Alice Bullas, Researcher (sport and health innovation) within the Advanced Wellbeing Research Centre (AWRC) provides a synopsis of the impact/benefits in attending a conference funded by the Developing International Research Funding Opportunities scheme.
Over the last eight years, the Centre for Sports Engineering Research (CSER) has explored several applications of 3D surface imaging systems, for example: body segment tracking, whole-body person tracking, and three-dimensional scanning. The aim of CSER’s work in this area has been to establish the feasibility and accuracy of low cost depth camera devices in the use of surface imaging systems in various biomechanics and kinathropometric contexts. To date we have conducted a number of specific studies in the context of 3D surface imaging;
- anthropometrics extraction
- calculating Body Segment Inertia Parameters (BSIP)
- using 3D surface imaging to measure hand volume
- breast imaging and volume calculation
- distortion correction
- blob tracking – badminton player on court
- frontal area calculation of a cyclist
Recently, we have established a morphology research group within CSER and Three Space – an externally facing platform in which to attract and develop external consultancy opportunities. However, engagement with other imaging research groups has been limited, due to their sparsity and the reluctance of commercial companies to share data and techniques. This has restricted our ability to engage within large cohort investigations, international projects and external grant opportunities.

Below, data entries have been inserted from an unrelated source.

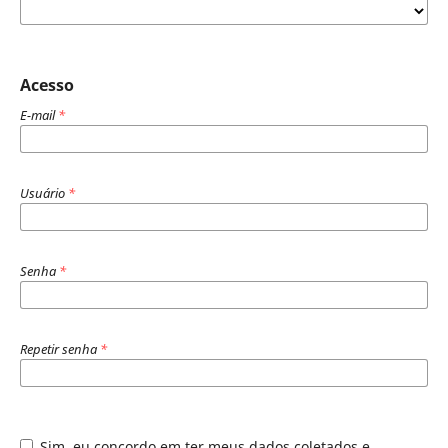
Acesso
E-mail
*
Usuário
*
Senha
*
Repetir senha
*
Sim, eu concordo em ter meus dados coletados e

In summer 2016 we became aware of the IEEE 3D Body Processing Research Group – an international alliance of diverse stakeholders from across technology, retail, research and standards development to build leadership around 3D body processing technology standards. This group is formed of, but not limited to: Target, IBV, 3dMD, SizeStream, Human Solutions, Columbia University, Kalypso, University of Oregon, University of British Columbia, BodyCloud, Google, Lululemon, Warsaw University and Vital Mechanics. We liaised with the group throughout the summer – digitally, through online meetings – we were invited to join the group at their biannual face to face meeting in Lugano, Switzerland. This meeting would focus on networking, developing new international research collaborations, and exploration of new and emerging areas of research.
We knew that attendance to this meeting would allow us to solidify our membership to this group, and that membership would allow us to drastically expand our research ability, facilitate our contribution to the establishment of international imaging standards and provide us with the essential network and experience we require to apply for external funding, such as the Wellcome Seed awards and/ or the ICURe Innovation-to-Commercialisation programme. However, no financial support was available to allow us to attend the meeting but we applied and appreciated have the funding granted through the DIRFO scheme.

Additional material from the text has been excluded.